> [Information given]

[Start of Attachment]

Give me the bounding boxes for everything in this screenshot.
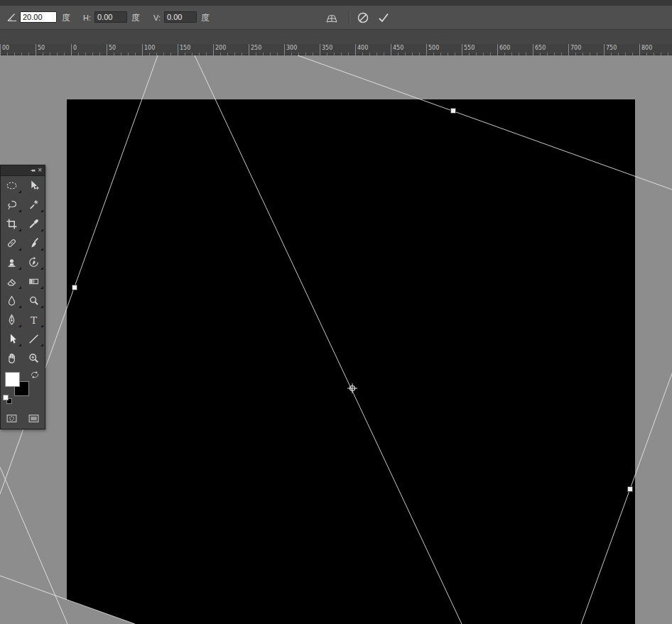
ruler-label: 800: [641, 45, 652, 51]
document-scene[interactable]: [0, 55, 672, 624]
pen-tool[interactable]: [1, 310, 23, 329]
transform-handle[interactable]: [451, 109, 456, 114]
lasso-tool[interactable]: [1, 195, 23, 214]
magic-wand-icon: [28, 199, 40, 211]
ruler-label: 550: [464, 45, 475, 51]
eraser-icon: [6, 275, 18, 288]
ruler-tick-major: [355, 44, 356, 55]
ruler-tick-major: [142, 44, 143, 55]
hand-icon: [6, 352, 18, 364]
ruler-label: 300: [286, 45, 297, 51]
default-colors-icon[interactable]: [3, 395, 13, 405]
brush-tool[interactable]: [23, 234, 45, 253]
move-icon: [28, 180, 40, 192]
elliptical-marquee-tool[interactable]: [1, 176, 23, 195]
foreground-color-swatch[interactable]: [5, 372, 20, 387]
cancel-transform-button[interactable]: [354, 9, 372, 26]
h-skew-label: H:: [83, 12, 91, 23]
screen-mode-button[interactable]: [23, 407, 45, 429]
transform-handle[interactable]: [628, 487, 633, 492]
cancel-icon: [357, 11, 369, 24]
ruler-label: 450: [393, 45, 403, 51]
crop-tool[interactable]: [1, 214, 23, 234]
angle-unit-label: 度: [62, 12, 70, 23]
swap-colors-icon[interactable]: [30, 370, 40, 380]
v-skew-unit-label: 度: [201, 12, 210, 23]
transform-box-edge[interactable]: [0, 467, 67, 624]
rotation-angle-input[interactable]: [20, 11, 57, 23]
v-skew-label: V:: [153, 12, 161, 23]
clone-stamp-icon: [6, 256, 18, 268]
ruler-tick-major: [462, 44, 462, 55]
quick-mask-button[interactable]: [1, 407, 23, 429]
ruler-tick-major: [533, 44, 533, 55]
path-select-tool[interactable]: [1, 329, 23, 349]
transform-handle[interactable]: [72, 285, 77, 290]
eyedropper-tool[interactable]: [23, 214, 45, 234]
line-tool[interactable]: [23, 329, 45, 349]
ruler-label: 650: [535, 45, 546, 51]
document-image[interactable]: [67, 99, 635, 624]
quick-mask-icon: [6, 412, 18, 425]
ruler-label: 600: [499, 45, 510, 51]
elliptical-marquee-icon: [6, 180, 18, 192]
eraser-tool[interactable]: [1, 272, 23, 291]
screen-mode-icon: [28, 412, 40, 425]
magic-wand-tool[interactable]: [23, 195, 45, 214]
zoom-icon: [28, 352, 40, 364]
horizontal-ruler[interactable]: 0050050100150200250300350400450500550600…: [0, 30, 672, 55]
ruler-band[interactable]: 0050050100150200250300350400450500550600…: [0, 44, 672, 55]
ruler-label: 350: [322, 45, 332, 51]
dodge-icon: [28, 295, 40, 307]
line-icon: [28, 333, 40, 345]
ruler-label: 50: [109, 45, 116, 51]
options-separator: [349, 11, 350, 25]
commit-check-icon: [377, 11, 390, 24]
dodge-tool[interactable]: [23, 291, 45, 310]
hand-tool[interactable]: [1, 349, 23, 368]
lasso-icon: [6, 199, 18, 211]
v-skew-input[interactable]: [164, 11, 197, 23]
spot-healing-tool[interactable]: [1, 234, 23, 253]
gradient-tool[interactable]: [23, 272, 45, 291]
move-tool[interactable]: [23, 176, 45, 195]
collapse-panel-button[interactable]: ◂◂: [31, 167, 34, 174]
h-skew-unit-label: 度: [131, 12, 140, 23]
ruler-label: 750: [606, 45, 617, 51]
ruler-tick-major: [107, 44, 107, 55]
ruler-tick-major: [71, 44, 72, 55]
palette-header: ◂◂ ×: [1, 165, 45, 176]
close-panel-button[interactable]: ×: [38, 167, 42, 174]
spot-healing-icon: [6, 237, 18, 249]
ruler-label: 200: [215, 45, 226, 51]
type-icon: T: [28, 314, 40, 326]
ruler-label: 700: [570, 45, 581, 51]
clone-stamp-tool[interactable]: [1, 253, 23, 272]
titlebar-strip: [0, 0, 672, 6]
h-skew-input[interactable]: [94, 11, 127, 23]
ruler-tick-major: [604, 44, 605, 55]
canvas-area[interactable]: [0, 55, 672, 624]
ruler-label: 500: [428, 45, 439, 51]
ruler-tick-major: [497, 44, 498, 55]
transform-options-bar: 度 H: 度 V: 度: [0, 6, 672, 30]
smudge-tool[interactable]: [1, 291, 23, 310]
ruler-tick-major: [568, 44, 569, 55]
history-brush-tool[interactable]: [23, 253, 45, 272]
smudge-icon: [6, 295, 18, 307]
svg-text:T: T: [31, 314, 38, 326]
history-brush-icon: [28, 256, 40, 268]
zoom-tool[interactable]: [23, 349, 45, 368]
ruler-tick-major: [639, 44, 640, 55]
commit-transform-button[interactable]: [375, 9, 392, 26]
eyedropper-icon: [28, 218, 40, 230]
color-swatch-area: [1, 368, 45, 407]
type-tool[interactable]: T: [23, 310, 45, 329]
ruler-label: 400: [357, 45, 368, 51]
crop-icon: [6, 218, 18, 230]
warp-mode-button[interactable]: [323, 9, 340, 26]
warp-mode-icon: [325, 11, 339, 24]
tool-palette: ◂◂ × T: [0, 165, 45, 429]
ruler-tick-major: [284, 44, 285, 55]
ruler-tick-major: [320, 44, 320, 55]
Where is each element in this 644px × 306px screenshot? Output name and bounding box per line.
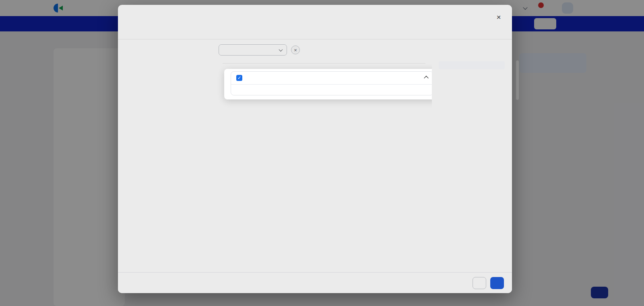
- chevron-down-icon: [279, 48, 283, 52]
- edit-permissions-modal: × ×: [118, 5, 512, 293]
- branch-list: [126, 46, 206, 269]
- permissions-quick-nav: [439, 61, 505, 69]
- section-header: [223, 63, 425, 64]
- modal-footer: [118, 272, 512, 293]
- save-button[interactable]: [490, 277, 504, 289]
- permissions-panel: × ✓: [215, 44, 432, 272]
- page-scrollbar[interactable]: [516, 60, 519, 100]
- search-tip: [439, 48, 447, 54]
- screen: × ×: [0, 0, 644, 306]
- role-select[interactable]: [219, 44, 287, 56]
- tabs-divider: [118, 39, 512, 39]
- expanded-accordion: ✓: [231, 71, 432, 95]
- lightbulb-icon: [439, 48, 444, 54]
- role-clear-button[interactable]: ×: [291, 45, 300, 54]
- checkbox-checked-icon[interactable]: ✓: [236, 75, 242, 81]
- chevron-up-icon: [424, 76, 428, 80]
- cancel-button[interactable]: [473, 277, 486, 289]
- modal-tabs: [128, 28, 140, 33]
- accordion-dat-hang-nhap[interactable]: ✓: [231, 72, 432, 85]
- highlighted-section: ✓: [224, 69, 432, 99]
- close-icon[interactable]: ×: [493, 12, 504, 23]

[End of Attachment]

> [Exercise prompt]
When you give the entries again, keep them exact and omit any picture they contain.

> [Response area]
Give me the bounding boxes for everything in this screenshot.
ruler-label: 800: [641, 45, 652, 51]
document-scene[interactable]: [0, 55, 672, 624]
pen-tool[interactable]: [1, 310, 23, 329]
transform-handle[interactable]: [451, 109, 456, 114]
lasso-tool[interactable]: [1, 195, 23, 214]
magic-wand-icon: [28, 199, 40, 211]
ruler-label: 550: [464, 45, 475, 51]
eraser-icon: [6, 275, 18, 288]
ruler-tick-major: [355, 44, 356, 55]
ruler-tick-major: [142, 44, 143, 55]
hand-icon: [6, 352, 18, 364]
ruler-label: 300: [286, 45, 297, 51]
default-colors-icon[interactable]: [3, 395, 13, 405]
brush-tool[interactable]: [23, 234, 45, 253]
move-icon: [28, 180, 40, 192]
elliptical-marquee-tool[interactable]: [1, 176, 23, 195]
foreground-color-swatch[interactable]: [5, 372, 20, 387]
cancel-transform-button[interactable]: [354, 9, 372, 26]
h-skew-label: H:: [83, 12, 91, 23]
screen-mode-button[interactable]: [23, 407, 45, 429]
transform-handle[interactable]: [628, 487, 633, 492]
cancel-icon: [357, 11, 369, 24]
ruler-label: 450: [393, 45, 403, 51]
crop-tool[interactable]: [1, 214, 23, 234]
angle-unit-label: 度: [62, 12, 70, 23]
swap-colors-icon[interactable]: [30, 370, 40, 380]
v-skew-unit-label: 度: [201, 12, 210, 23]
transform-box-edge[interactable]: [0, 467, 67, 624]
rotation-angle-input[interactable]: [20, 11, 57, 23]
v-skew-label: V:: [153, 12, 161, 23]
clone-stamp-icon: [6, 256, 18, 268]
ruler-tick-major: [462, 44, 462, 55]
quick-mask-button[interactable]: [1, 407, 23, 429]
ruler-tick-major: [533, 44, 533, 55]
path-select-tool[interactable]: [1, 329, 23, 349]
transform-handle[interactable]: [72, 285, 77, 290]
eyedropper-tool[interactable]: [23, 214, 45, 234]
line-tool[interactable]: [23, 329, 45, 349]
ruler-label: 650: [535, 45, 546, 51]
document-image[interactable]: [67, 99, 635, 624]
quick-mask-icon: [6, 412, 18, 425]
ruler-label: 600: [499, 45, 510, 51]
elliptical-marquee-icon: [6, 180, 18, 192]
eraser-tool[interactable]: [1, 272, 23, 291]
screen-mode-icon: [28, 412, 40, 425]
magic-wand-tool[interactable]: [23, 195, 45, 214]
zoom-icon: [28, 352, 40, 364]
horizontal-ruler[interactable]: 0050050100150200250300350400450500550600…: [0, 30, 672, 55]
ruler-band[interactable]: 0050050100150200250300350400450500550600…: [0, 44, 672, 55]
ruler-label: 350: [322, 45, 332, 51]
dodge-icon: [28, 295, 40, 307]
line-icon: [28, 333, 40, 345]
ruler-label: 50: [109, 45, 116, 51]
options-separator: [349, 11, 350, 25]
commit-check-icon: [377, 11, 390, 24]
dodge-tool[interactable]: [23, 291, 45, 310]
hand-tool[interactable]: [1, 349, 23, 368]
lasso-icon: [6, 199, 18, 211]
v-skew-input[interactable]: [164, 11, 197, 23]
spot-healing-tool[interactable]: [1, 234, 23, 253]
gradient-tool[interactable]: [23, 272, 45, 291]
move-tool[interactable]: [23, 176, 45, 195]
collapse-panel-button[interactable]: ◂◂: [31, 167, 34, 174]
h-skew-unit-label: 度: [131, 12, 140, 23]
ruler-label: 750: [606, 45, 617, 51]
ruler-tick-major: [107, 44, 107, 55]
ruler-tick-major: [71, 44, 72, 55]
palette-header: ◂◂ ×: [1, 165, 45, 176]
close-panel-button[interactable]: ×: [38, 167, 42, 174]
spot-healing-icon: [6, 237, 18, 249]
ruler-label: 200: [215, 45, 226, 51]
type-icon: T: [28, 314, 40, 326]
ruler-label: 700: [570, 45, 581, 51]
clone-stamp-tool[interactable]: [1, 253, 23, 272]
titlebar-strip: [0, 0, 672, 6]
h-skew-input[interactable]: [94, 11, 127, 23]
ruler-tick-major: [604, 44, 605, 55]
canvas-area[interactable]: [0, 55, 672, 624]
ruler-label: 500: [428, 45, 439, 51]
ruler-tick-major: [497, 44, 498, 55]
transform-options-bar: 度 H: 度 V: 度: [0, 6, 672, 30]
smudge-tool[interactable]: [1, 291, 23, 310]
ruler-tick-major: [568, 44, 569, 55]
history-brush-tool[interactable]: [23, 253, 45, 272]
smudge-icon: [6, 295, 18, 307]
svg-text:T: T: [31, 314, 38, 326]
history-brush-icon: [28, 256, 40, 268]
zoom-tool[interactable]: [23, 349, 45, 368]
ruler-tick-major: [639, 44, 640, 55]
commit-transform-button[interactable]: [375, 9, 392, 26]
eyedropper-icon: [28, 218, 40, 230]
color-swatch-area: [1, 368, 45, 407]
type-tool[interactable]: T: [23, 310, 45, 329]
ruler-label: 400: [357, 45, 368, 51]
crop-icon: [6, 218, 18, 230]
warp-mode-button[interactable]: [323, 9, 340, 26]
warp-mode-icon: [325, 11, 339, 24]
tool-palette: ◂◂ × T: [0, 165, 45, 429]
ruler-tick-major: [284, 44, 285, 55]
ruler-tick-major: [320, 44, 320, 55]
Where is each element in this 644px × 306px screenshot? Output name and bounding box per line.
- chevron-down-icon: [279, 48, 283, 52]
- edit-permissions-modal: × ×: [118, 5, 512, 293]
- branch-list: [126, 46, 206, 269]
- permissions-quick-nav: [439, 61, 505, 69]
- section-header: [223, 63, 425, 64]
- modal-footer: [118, 272, 512, 293]
- save-button[interactable]: [490, 277, 504, 289]
- permissions-panel: × ✓: [215, 44, 432, 272]
- page-scrollbar[interactable]: [516, 60, 519, 100]
- search-tip: [439, 48, 447, 54]
- screen: × ×: [0, 0, 644, 306]
- role-select[interactable]: [219, 44, 287, 56]
- tabs-divider: [118, 39, 512, 39]
- expanded-accordion: ✓: [231, 71, 432, 95]
- lightbulb-icon: [439, 48, 444, 54]
- role-clear-button[interactable]: ×: [291, 45, 300, 54]
- checkbox-checked-icon[interactable]: ✓: [236, 75, 242, 81]
- chevron-up-icon: [424, 76, 428, 80]
- cancel-button[interactable]: [473, 277, 486, 289]
- modal-tabs: [128, 28, 140, 33]
- accordion-dat-hang-nhap[interactable]: ✓: [231, 72, 432, 85]
- highlighted-section: ✓: [224, 69, 432, 99]
- close-icon[interactable]: ×: [493, 12, 504, 23]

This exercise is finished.